1
votes

I am trying to find out what are the right answers for these 2 questions, both dealing with loading data to your Hadoop that I found on the web as part of my studies the materials and case studies for Hadoop development.

The first question is:

You have user profile records in your OLPT database, that you want to join with web logs you have already ingested into the Hadoop file system. How will you obtain these user records?

A. HDFS command

B. Pig LOAD command

C. Sqoop import

D. Hive LOAD DATA command

E. Ingest with Flume agents

F. Ingest with Hadoop Streaming

I found different resources indicating of different answers as the correct answers (B / C)

The second question is:

You want to understand more about how users browse your public website, such as which pages they visit prior to placing an order. You have a farm of 200 web servers hosting your website. How will you gather this data for your analysis?

A. Ingest the server web logs into HDFS using Flume.

B. Write a MapReduce job, with the web servers for mappers, and the Hadoop cluster nodes for reduces.

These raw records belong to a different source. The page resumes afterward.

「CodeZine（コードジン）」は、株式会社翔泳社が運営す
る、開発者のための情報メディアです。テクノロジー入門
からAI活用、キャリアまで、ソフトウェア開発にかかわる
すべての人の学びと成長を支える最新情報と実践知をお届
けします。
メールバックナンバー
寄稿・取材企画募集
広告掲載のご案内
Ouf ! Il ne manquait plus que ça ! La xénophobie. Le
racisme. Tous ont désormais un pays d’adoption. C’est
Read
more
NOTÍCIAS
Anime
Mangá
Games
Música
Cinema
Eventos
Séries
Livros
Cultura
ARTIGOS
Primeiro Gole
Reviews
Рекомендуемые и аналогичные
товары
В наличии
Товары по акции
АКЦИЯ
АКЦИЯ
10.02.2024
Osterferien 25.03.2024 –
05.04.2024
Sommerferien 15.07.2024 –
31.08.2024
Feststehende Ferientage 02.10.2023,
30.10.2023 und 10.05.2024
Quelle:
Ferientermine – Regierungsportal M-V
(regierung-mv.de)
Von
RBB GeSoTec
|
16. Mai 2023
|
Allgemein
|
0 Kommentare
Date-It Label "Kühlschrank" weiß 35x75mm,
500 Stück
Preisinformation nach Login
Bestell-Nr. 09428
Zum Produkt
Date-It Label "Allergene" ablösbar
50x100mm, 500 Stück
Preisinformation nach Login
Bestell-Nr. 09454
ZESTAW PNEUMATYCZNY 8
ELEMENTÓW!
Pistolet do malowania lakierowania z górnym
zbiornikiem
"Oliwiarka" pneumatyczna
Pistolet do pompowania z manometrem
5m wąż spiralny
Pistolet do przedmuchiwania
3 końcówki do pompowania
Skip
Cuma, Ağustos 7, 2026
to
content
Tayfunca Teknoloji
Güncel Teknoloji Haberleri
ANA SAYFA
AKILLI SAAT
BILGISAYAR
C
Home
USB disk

C. Import all users’ clicks from your OLTP databases into Hadoop, using Sqoop.

D. Channel these clickstreams inot Hadoop using Hadoop Streaming.

E. Sample the weblogs from the web servers, copying them into Hadoop using curl.

Here the suggested answers were either A or B, depending on the source...

EDIT:

This is an explanation to the answer B that I found that made me think twice about the answer:

Hadoop MapReduce for Parsing Weblogs Here are the steps for parsing a log file using Hadoop MapReduce:

Load log files into the HDFS location using this Hadoop command: hadoop fs -put

The Opencsv2.3.jar framework is used for parsing log records.

Below is the Mapper program for parsing the log file from the HDFS location.

public static class ParseMapper     
   extends Mapper<Object, Text, NullWritable,Text > {

   private Text word = new Text();

   public void map(Object key, Text value, Context context)
       throws IOException, InterruptedException {

      CSVParser parse = new CSVParser(' ','\"');  
      String sp[]=parse.parseLine(value.toString()); 
      int spSize=sp.length;    
      StringBuffer rec= new StringBuffer();

      for(int i=0;i<spSize;i++){    
         rec.append(sp[i]);    

         if(i!=(spSize-1))    
          rec.append(",");    
      }    
   word.set(rec.toString());    
   context.write(NullWritable.get(), word);   
   }    
} 

<\EDIT>

Will be thrilled to get absolute answers for those question, Gday, D.

2
I too have addressed some fake answers given by some of the sources.Dont depend on the answers they provide.unmeshasreeveni.blogspot.in/2014/09/…USB

2 Answers

2
votes

Question 1:

Answer: C

Explanation: You need to join User profile records and weblogs. Weblogs is already ingested into HDFS.So inorder to join weblogs with user profile,we need to bring user profile also into HDFS.User profile is residing in OLPT database so to import that to HDFS we need the help of SQOOP.


Question 2:

Answer: A

Explanation: You need to gather the information of web servers hosting your website. And you have a farm of 200 web servers hosting your website.so to bring them to HDFS you need the help of FLUME.

1
votes

1 is C. Sqoop is the way to go with ingest from a database into hdfs. It is built and optimized for this purpose. 2 is A. Similarly, collecting high volume weblogs in real time is a common Flume use case.